Yan Liao was standing.
The window was wide open, and the cold, damp evening breeze blew the white curtains like blurry clouds. The city’s beautiful neon lights stretched out behind him. He weakly and laboriously leaned against the railing, grunting in pain. All the weight of his lower body rested on the back of the wheelchair, but for the first time, he was standing.
Tang Shaocheng’s expression was a mix of wanting to cry and laugh. “Yan Liao,” he took a step forward, his lips trembling with emotion. He wanted to say something like, “Good job,” or “This is wonderful,” some kind of encouraging words.
Yan Liao stood facing him by the window, his black hair tousled by the howling cold night wind. He took a deep breath, his voice calm. “Don’t come closer, or I’ll jump right now.”
In an instant, the world seemed to turn upside down.
“Tang Shaocheng.”
Yan Liao’s voice was weak but firm, with a barely noticeable tremor, slightly hoarse, as if he had been crying.
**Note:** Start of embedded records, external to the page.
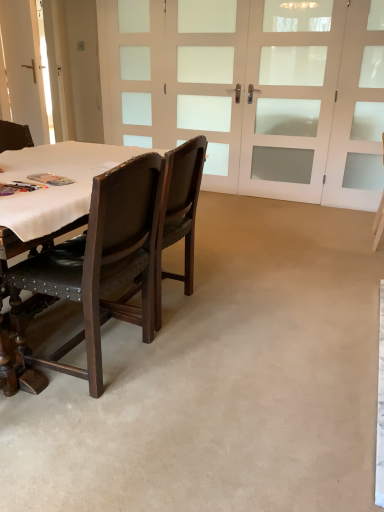 Question: Does white frosted glass screen door at upper right, marked as the 1th screen door in a right-to-left arrangement, appear on the left side of white leather chair at right, the third chair from the left?

Choices:
 (A) yes
 (B) no

Answer: (B)

Question: Is white frosted glass screen door at upper right, marked as the 1th screen door in a right-to-left arrangement, further to the viewer compared to white leather chair at right, the 1th chair when ordered from back to front?

Choices:
 (A) no
 (B) yes

Answer: (B)

Question: Is white frosted glass screen door at upper right, acting as the 3th screen door starting from the left, located outside white leather chair at right, the 3th chair from the front?

Choices:
 (A) no
 (B) yes

Answer: (B)

Question: Is white frosted glass screen door at upper right, marked as the 1th screen door in a right-to-left arrangement, next to white leather chair at right, the third chair from the left, and touching it?

Choices:
 (A) no
 (B) yes

Answer: (A)

Question: From a real-world perspective, does white frosted glass screen door at upper right, acting as the 3th screen door starting from the left, stand above white leather chair at right, the 1th chair when ordered from back to front?

Choices:
 (A) yes
 (B) no

Answer: (A)

Question: Relative to white leather chair at right, the third chair from the left, is white glass doors at center, positioned as the 3th screen door in right-to-left order, in front or behind?

Choices:
 (A) front
 (B) behind

Answer: (B)

Question: From a real-world perspective, is white glass doors at center, which is the first screen door in left-to-right order, positioned above or below white leather chair at right, the first chair when ordered from right to left?

Choices:
 (A) above
 (B) below

Answer: (A)

Question: From the image's perspective, is white glass doors at center, which is the first screen door in left-to-right order, positioned above or below white leather chair at right, the first chair when ordered from right to left?

Choices:
 (A) above
 (B) below

Answer: (A)

Question: Considering the positions of white glass doors at center, which is the first screen door in left-to-right order, and white leather chair at right, the 3th chair from the front, in the image, is white glass doors at center, which is the first screen door in left-to-right order, taller or shorter than white leather chair at right, the 3th chair from the front,?

Choices:
 (A) short
 (B) tall

Answer: (B)

Question: Is point pyautogui.click(x=69, y=181) positioned closer to the camera than point pyautogui.click(x=16, y=59)?

Choices:
 (A) closer
 (B) farther

Answer: (A)

Question: From a real-world perspective, is matte plastic book at table left above or below white glass barn door at upper left?

Choices:
 (A) below
 (B) above

Answer: (A)

Question: In the image, is matte plastic book at table left positioned in front of or behind white glass barn door at upper left?

Choices:
 (A) front
 (B) behind

Answer: (A)

Question: In the image, is matte plastic book at table left on the left side or the right side of white glass barn door at upper left?

Choices:
 (A) right
 (B) left

Answer: (A)

Question: Is point (369, 28) closer or farther from the camera than point (187, 227)?

Choices:
 (A) closer
 (B) farther

Answer: (B)

Question: Considering the positions of white frosted glass screen door at upper right, marked as the 1th screen door in a right-to-left arrangement, and brown leather chair at center, positioned as the 2th chair in left-to-right order, in the image, is white frosted glass screen door at upper right, marked as the 1th screen door in a right-to-left arrangement, bigger or smaller than brown leather chair at center, positioned as the 2th chair in left-to-right order,?

Choices:
 (A) small
 (B) big

Answer: (A)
“…I don’t blame you anymore. You’ve been tormented by me for so long; it’s like we’re even now.”
His lips couldn’t stop trembling, as if every word used up all his strength, broken and punctuated by difficult breaths. “Tang Shaocheng, I love you too, you know that. I’ve loved you for ten years… I don’t want to leave you.”
“But I have to leave myself,” he lowered his eyelashes, his eyes red and wet at the corners, the mist in them gathering more and more. “…I’m truly fed up with this.”
His voice was as light as a sigh.
In a flash, Yan Liao pushed himself back from the railing, and his upper body easily flipped over the window. His emaciated legs followed without effort, like a deflated balloon.
He hadn’t felt so light and agile in a long time, like a bird finally healing its injured wings and soaring freely.
“No!”
Tang Shaocheng’s eyes were bloodshot. He rushed to the window like a madman, his fingertips just a millimeter away, but he didn’t catch anything.
After the sound of a heavy object falling, there were no screams.
He must have chosen to jump from the study window because it faced a secluded area, probably to avoid scaring anyone.
But there was really no faster or better way.
After six months of rehabilitation, the first thing Yan Liao did once he could stand was to jump to his death.
Every time Tang Shaocheng thought about it, a sense of defeat would spread in his chest like a wet swamp, suffocating him.
After the funeral, he didn’t move.
A month later, he threw away Yan Liao’s towel, toothbrush, and wheelchair. Six months later, he began to sort through Yan Liao’s clothes. Since they were “relics,” he didn’t donate them, tossing them all into the trash can downstairs. A year later, all traces of Yan Liao in the house had almost vanished.
His family and friends were relieved, believing he was finally moving on and starting a new life.
A year later, on December 9th, white snow covered the outside world, a thin layer accumulating on the window.
Tang Shaocheng watched with a dark expression. He could almost hear Yan Liao’s soft laughter in his ears, “Doesn’t it look like a cream cake?” It was the voice he had before he was twenty-five, lively and vibrant.
Outside the window was a beautiful, magnificent city at night, a cold, vast snowy night, with the warm lights of a million homes.
Tang Shaocheng slowly drew the curtains and walked to the kitchen. The silent house was only filled with his steady footsteps and the strong, drum-like beat of his heart. The windows were all tightly shut, and the air slowly filled with a pungent smell.
He turned off the lights and walked slowly through the darkness to the living room. He remembered how Yan Liao used to fall asleep on the sofa while waiting for him to come home, and his lips curled into a faint smile.
Tang Shaocheng felt a little dizzy. He carefully lay down on the sofa, as if he could still feel the warmth the other man had left behind. A faint smile remained on his face as he closed his eyes in the lonely darkness.
He saw an even deeper darkness and the person who had been waiting for him in its center.